═══ ENTRIES SUPPLIED
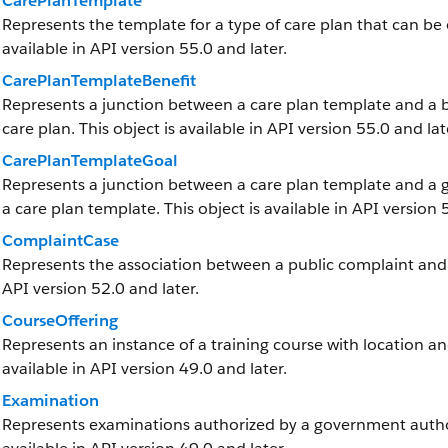
CarePlanTemplate
Represents the template for a type of care plan that can be 
available in API version 55.0 and later.
CarePlanTemplateBenefit
Represents a junction between a care plan template and a ben
care plan. This object is available in API version 55.0 and lat
CarePlanTemplateGoal
Represents a junction between a care plan template and a goa
a care plan template. This object is available in API version 
ComplaintCase
Represents the association between a public complaint and it
API version 52.0 and later.
CourseOffering
Represents an instance of a training course with location and
available in API version 49.0 and later.
Examination
Represents examinations authorized by a government authorit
══════
* THE PROBLEM *
An exact copy of every line from the one containing "a care plan template." through the last line of the entries is required; please add nothing.

* SOLUTION TO THIS TASK *
a care plan template. This object is available in API version 
ComplaintCase
Represents the association between a public complaint and it
API version 52.0 and later.
CourseOffering
Represents an instance of a training course with location and
available in API version 49.0 and later.
Examination
Represents examinations authorized by a government authorit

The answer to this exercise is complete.